A financial trust is the trust established by a party (the originator) who transfers title of certain assets to a financial entity or other institution specially authorised by the regulation authority of the capital markets (the trustee) (Section 1,690, new National Civil and Commercial Code). The trustee holds the assets off-balance sheet and manages them for the economic benefit of holders of debt securities and/or pass-through certificates (the beneficiaries). On the expiration of a certain term or the fulfilment of a certain condition the trustee is bound to transfer those assets to the originator, the beneficiaries, or to a final beneficiary.

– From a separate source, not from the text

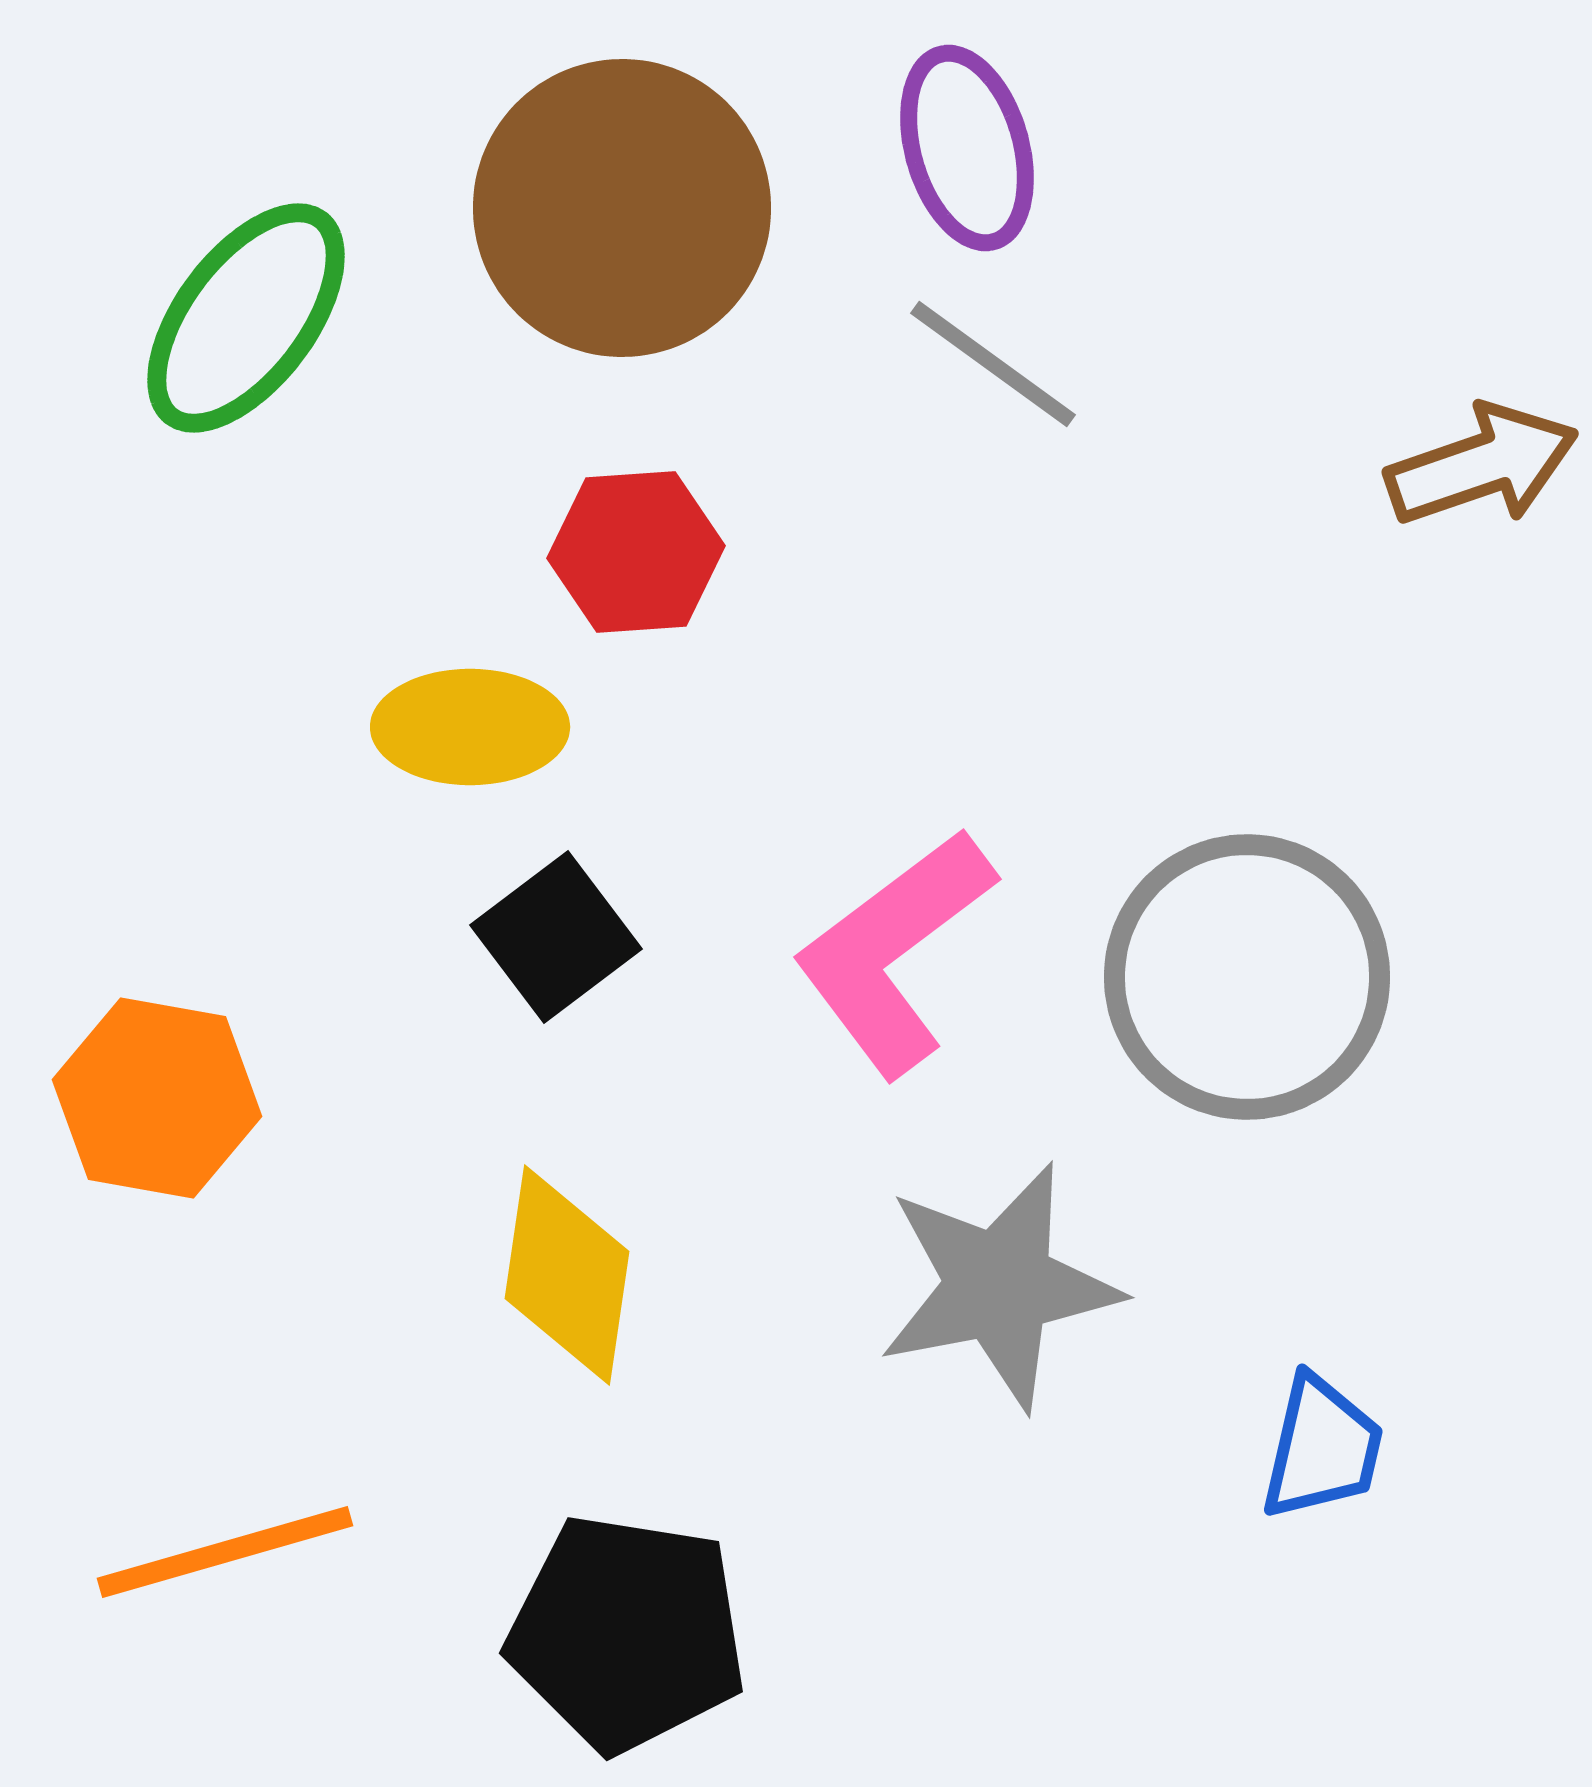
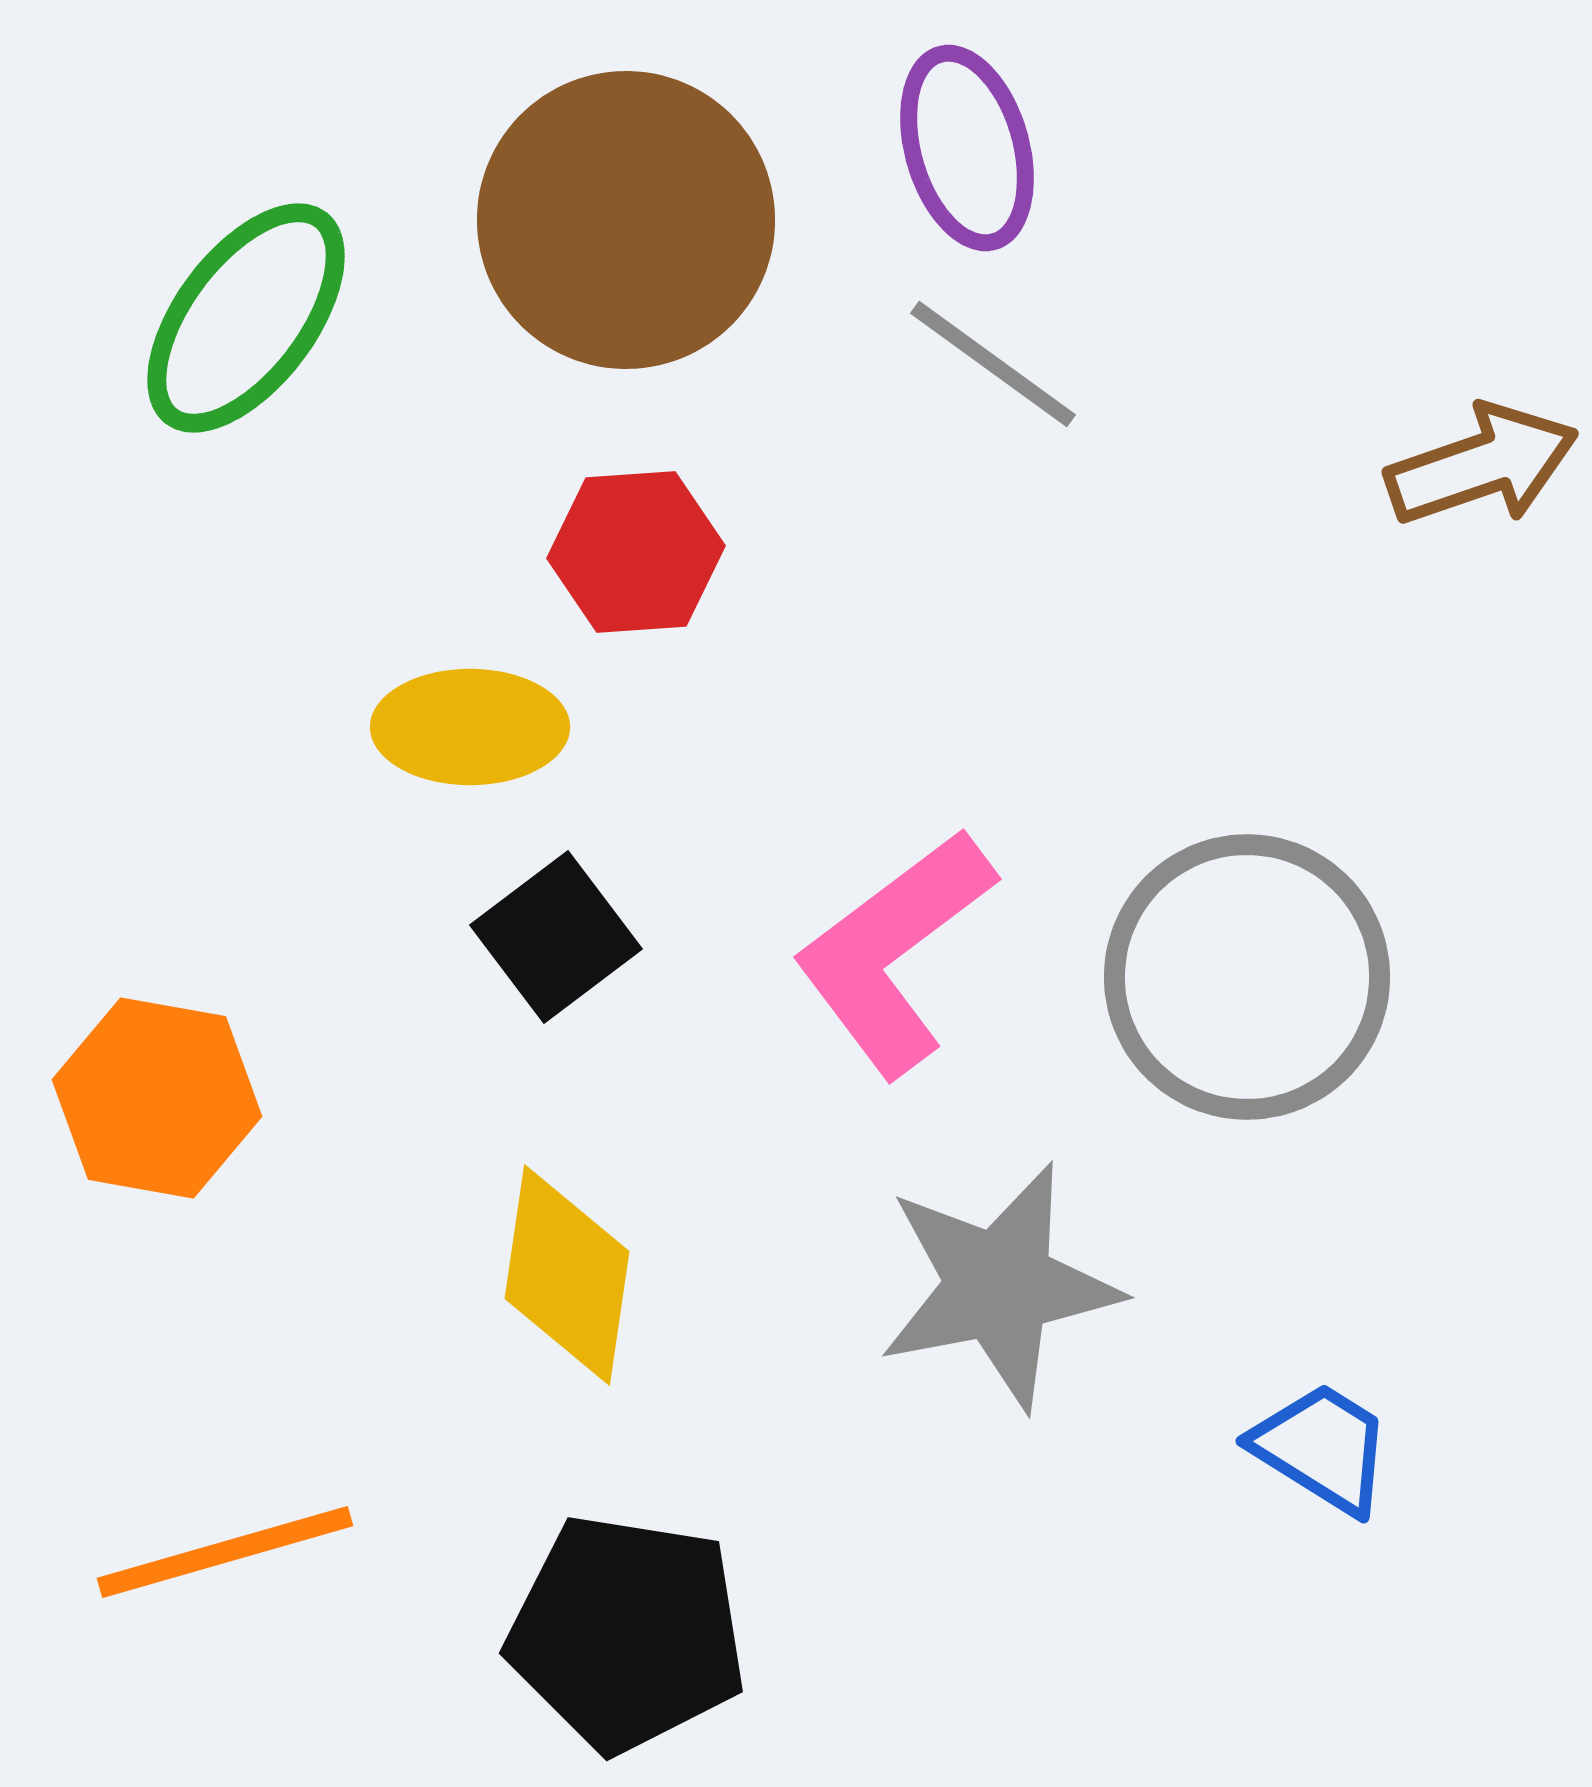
brown circle: moved 4 px right, 12 px down
blue trapezoid: rotated 71 degrees counterclockwise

Under the new National Civil and Commercial Code, the following general requirements must be fulfilled to ensure that the trust is effective against third parties in a securitisation process, as well as to constitute the trust as a separate entity and the originator as no longer owner of the assets held in trust:

  • There must be a contract between originator and trustee (Contract), which must specify, among other things:

    • a description of the assets to be held in trust, or objective parameters for their individualisation;

    • determination of how other assets can be incorporated to the trust;

    • the term (in principle, no more than 30 years) or condition to which the trust property is subject to;

    • appointment of the beneficiary or the criteria to appoint the beneficiary thereafter;

    • the rights and obligations of the trustee and how to replace the trustee, if necessary; and

    • what will happen to any assets held in trust on termination of the trust.

  • In the case of financial trusts, the Contract must also include:

    • the name of the financial trust;

    • the rules for decision making by the beneficiaries, which will include provisions for the case of insufficiency or insolvency of the assets held in trust; and

    • the terms and conditions for the issuance of securities.

  • The Contract must be registered with the corresponding public registry.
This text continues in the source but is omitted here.